Lines to restate from the data below: from the one containing "correct 1971 AA-5" to the one containing "page for all the aircraft details.", both included. Give them again exactly, and only them.

#### [Material shown]
=== Section Start ===

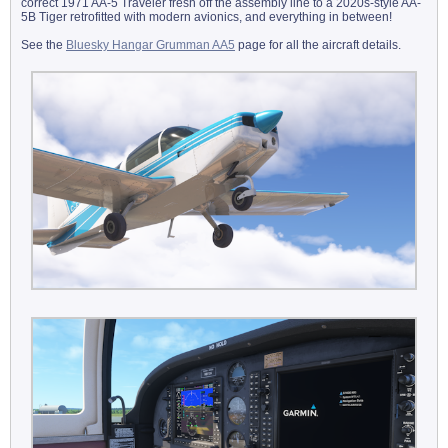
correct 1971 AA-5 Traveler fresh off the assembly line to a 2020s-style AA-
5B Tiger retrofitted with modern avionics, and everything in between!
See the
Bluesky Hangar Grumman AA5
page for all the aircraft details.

=== Section End ===
=== Section Start ===

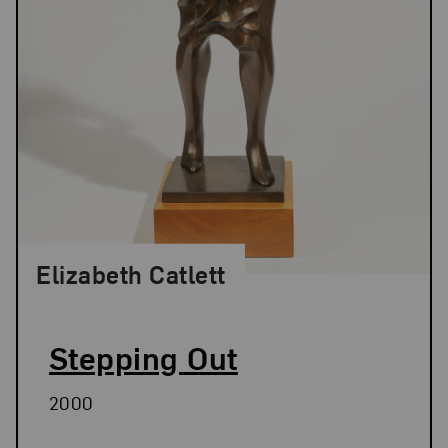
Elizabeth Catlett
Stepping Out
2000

=== Section End ===
=== Section Start ===

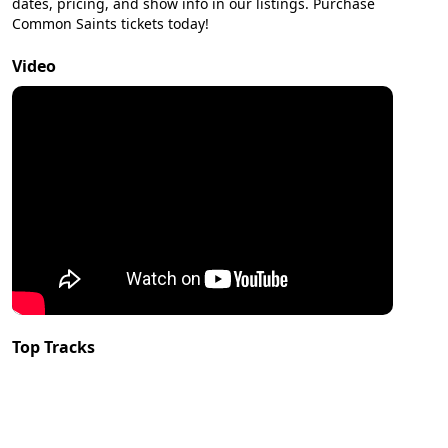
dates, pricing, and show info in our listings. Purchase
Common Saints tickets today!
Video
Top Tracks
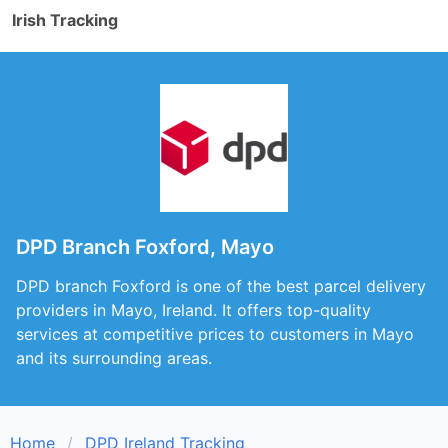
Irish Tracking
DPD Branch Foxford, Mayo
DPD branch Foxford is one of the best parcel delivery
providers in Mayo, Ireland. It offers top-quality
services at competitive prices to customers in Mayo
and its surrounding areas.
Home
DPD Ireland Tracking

=== Section End ===

#### [Task answer]
correct 1971 AA-5 Traveler fresh off the assembly line to a 2020s-style AA-
5B Tiger retrofitted with modern avionics, and everything in between!
See the
Bluesky Hangar Grumman AA5
page for all the aircraft details.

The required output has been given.